[What this task involves] Look through the records below for the line with "causando dor lombar." and the line with "les troubles", then return those lines and all lines between, exactly.

Saved entries:
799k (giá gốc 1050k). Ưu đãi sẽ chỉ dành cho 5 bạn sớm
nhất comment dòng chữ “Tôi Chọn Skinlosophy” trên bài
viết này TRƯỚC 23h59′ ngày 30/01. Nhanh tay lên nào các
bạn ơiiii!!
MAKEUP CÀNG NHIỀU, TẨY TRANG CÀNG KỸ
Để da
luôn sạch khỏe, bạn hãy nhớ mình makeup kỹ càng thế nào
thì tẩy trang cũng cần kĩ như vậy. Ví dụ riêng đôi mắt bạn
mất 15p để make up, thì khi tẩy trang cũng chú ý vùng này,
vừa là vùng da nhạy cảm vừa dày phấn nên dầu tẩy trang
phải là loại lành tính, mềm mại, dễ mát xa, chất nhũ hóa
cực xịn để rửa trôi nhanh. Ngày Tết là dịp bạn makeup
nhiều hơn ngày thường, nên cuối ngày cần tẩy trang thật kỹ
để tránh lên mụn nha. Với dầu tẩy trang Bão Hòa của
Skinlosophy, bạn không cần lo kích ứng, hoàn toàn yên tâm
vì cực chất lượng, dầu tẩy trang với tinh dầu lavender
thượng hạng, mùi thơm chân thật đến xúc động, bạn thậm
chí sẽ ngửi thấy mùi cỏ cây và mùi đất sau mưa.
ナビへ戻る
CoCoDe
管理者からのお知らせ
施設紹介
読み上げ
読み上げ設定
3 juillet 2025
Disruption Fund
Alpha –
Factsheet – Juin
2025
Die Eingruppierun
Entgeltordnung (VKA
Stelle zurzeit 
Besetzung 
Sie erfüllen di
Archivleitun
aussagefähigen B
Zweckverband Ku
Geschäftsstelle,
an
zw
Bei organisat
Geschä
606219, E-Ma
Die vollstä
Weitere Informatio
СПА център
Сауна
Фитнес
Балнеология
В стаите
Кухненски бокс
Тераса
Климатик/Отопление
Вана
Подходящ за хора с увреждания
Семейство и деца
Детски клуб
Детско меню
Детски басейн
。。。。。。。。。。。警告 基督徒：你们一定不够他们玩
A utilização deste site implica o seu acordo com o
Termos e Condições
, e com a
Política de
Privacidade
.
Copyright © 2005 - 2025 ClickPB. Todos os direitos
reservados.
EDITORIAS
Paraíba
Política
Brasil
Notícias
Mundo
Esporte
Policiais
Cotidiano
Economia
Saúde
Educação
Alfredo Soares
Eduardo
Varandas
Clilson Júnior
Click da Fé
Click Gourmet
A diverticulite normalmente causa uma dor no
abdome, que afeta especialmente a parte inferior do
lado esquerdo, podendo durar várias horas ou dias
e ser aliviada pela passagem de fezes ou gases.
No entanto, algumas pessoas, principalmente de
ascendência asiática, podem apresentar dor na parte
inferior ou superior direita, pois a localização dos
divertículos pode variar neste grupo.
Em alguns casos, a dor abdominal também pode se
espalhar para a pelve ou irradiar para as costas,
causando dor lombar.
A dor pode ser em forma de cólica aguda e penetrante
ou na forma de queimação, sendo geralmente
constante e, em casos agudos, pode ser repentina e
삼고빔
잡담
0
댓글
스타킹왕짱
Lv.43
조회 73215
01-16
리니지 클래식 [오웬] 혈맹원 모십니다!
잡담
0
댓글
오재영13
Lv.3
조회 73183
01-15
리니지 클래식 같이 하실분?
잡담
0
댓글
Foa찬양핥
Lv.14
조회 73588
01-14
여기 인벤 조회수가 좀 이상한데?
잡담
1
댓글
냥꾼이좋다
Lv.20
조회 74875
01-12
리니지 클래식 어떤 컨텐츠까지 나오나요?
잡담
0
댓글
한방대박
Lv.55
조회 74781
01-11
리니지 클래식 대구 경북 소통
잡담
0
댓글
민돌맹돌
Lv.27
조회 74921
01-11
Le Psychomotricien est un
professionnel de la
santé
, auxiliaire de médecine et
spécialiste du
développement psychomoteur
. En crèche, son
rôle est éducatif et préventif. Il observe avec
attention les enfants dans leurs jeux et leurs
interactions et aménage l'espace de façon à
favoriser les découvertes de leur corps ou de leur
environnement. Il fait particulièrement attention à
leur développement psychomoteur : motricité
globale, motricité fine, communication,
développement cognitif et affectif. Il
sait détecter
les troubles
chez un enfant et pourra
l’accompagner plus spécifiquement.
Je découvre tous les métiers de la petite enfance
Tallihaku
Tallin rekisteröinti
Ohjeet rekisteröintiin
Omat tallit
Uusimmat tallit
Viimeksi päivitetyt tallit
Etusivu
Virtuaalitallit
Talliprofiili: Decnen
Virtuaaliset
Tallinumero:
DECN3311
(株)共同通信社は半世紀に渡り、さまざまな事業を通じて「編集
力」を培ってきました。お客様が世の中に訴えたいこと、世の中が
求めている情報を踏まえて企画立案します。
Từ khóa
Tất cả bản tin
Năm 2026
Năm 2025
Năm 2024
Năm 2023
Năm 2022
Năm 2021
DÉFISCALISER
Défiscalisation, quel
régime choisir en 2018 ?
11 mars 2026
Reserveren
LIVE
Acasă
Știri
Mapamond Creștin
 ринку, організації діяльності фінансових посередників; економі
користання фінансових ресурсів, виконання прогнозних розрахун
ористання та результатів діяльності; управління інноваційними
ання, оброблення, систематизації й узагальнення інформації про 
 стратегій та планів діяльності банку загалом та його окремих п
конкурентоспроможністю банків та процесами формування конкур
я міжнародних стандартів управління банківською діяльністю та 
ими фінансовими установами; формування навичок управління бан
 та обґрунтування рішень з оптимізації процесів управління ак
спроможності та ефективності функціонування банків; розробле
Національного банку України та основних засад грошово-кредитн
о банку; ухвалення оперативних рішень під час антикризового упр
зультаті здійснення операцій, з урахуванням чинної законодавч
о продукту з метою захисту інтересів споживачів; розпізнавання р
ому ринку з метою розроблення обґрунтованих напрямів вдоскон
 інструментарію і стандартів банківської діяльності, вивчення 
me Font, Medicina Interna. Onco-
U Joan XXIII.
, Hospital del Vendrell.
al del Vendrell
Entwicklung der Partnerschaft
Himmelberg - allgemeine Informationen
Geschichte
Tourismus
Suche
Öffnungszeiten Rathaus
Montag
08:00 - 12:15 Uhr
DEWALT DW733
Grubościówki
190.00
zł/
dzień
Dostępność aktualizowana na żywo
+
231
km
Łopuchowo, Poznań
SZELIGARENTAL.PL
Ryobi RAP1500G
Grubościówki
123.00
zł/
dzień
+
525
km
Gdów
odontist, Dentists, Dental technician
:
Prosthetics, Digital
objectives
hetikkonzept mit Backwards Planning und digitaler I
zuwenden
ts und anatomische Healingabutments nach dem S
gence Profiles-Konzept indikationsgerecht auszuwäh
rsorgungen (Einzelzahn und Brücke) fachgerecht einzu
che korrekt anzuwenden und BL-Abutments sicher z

[Output]
causando dor lombar.
A dor pode ser em forma de cólica aguda e penetrante
ou na forma de queimação, sendo geralmente
constante e, em casos agudos, pode ser repentina e
삼고빔
잡담
0
댓글
스타킹왕짱
Lv.43
조회 73215
01-16
리니지 클래식 [오웬] 혈맹원 모십니다!
잡담
0
댓글
오재영13
Lv.3
조회 73183
01-15
리니지 클래식 같이 하실분?
잡담
0
댓글
Foa찬양핥
Lv.14
조회 73588
01-14
여기 인벤 조회수가 좀 이상한데?
잡담
1
댓글
냥꾼이좋다
Lv.20
조회 74875
01-12
리니지 클래식 어떤 컨텐츠까지 나오나요?
잡담
0
댓글
한방대박
Lv.55
조회 74781
01-11
리니지 클래식 대구 경북 소통
잡담
0
댓글
민돌맹돌
Lv.27
조회 74921
01-11
Le Psychomotricien est un
professionnel de la
santé
, auxiliaire de médecine et
spécialiste du
développement psychomoteur
. En crèche, son
rôle est éducatif et préventif. Il observe avec
attention les enfants dans leurs jeux et leurs
interactions et aménage l'espace de façon à
favoriser les découvertes de leur corps ou de leur
environnement. Il fait particulièrement attention à
leur développement psychomoteur : motricité
globale, motricité fine, communication,
développement cognitif et affectif. Il
sait détecter
les troubles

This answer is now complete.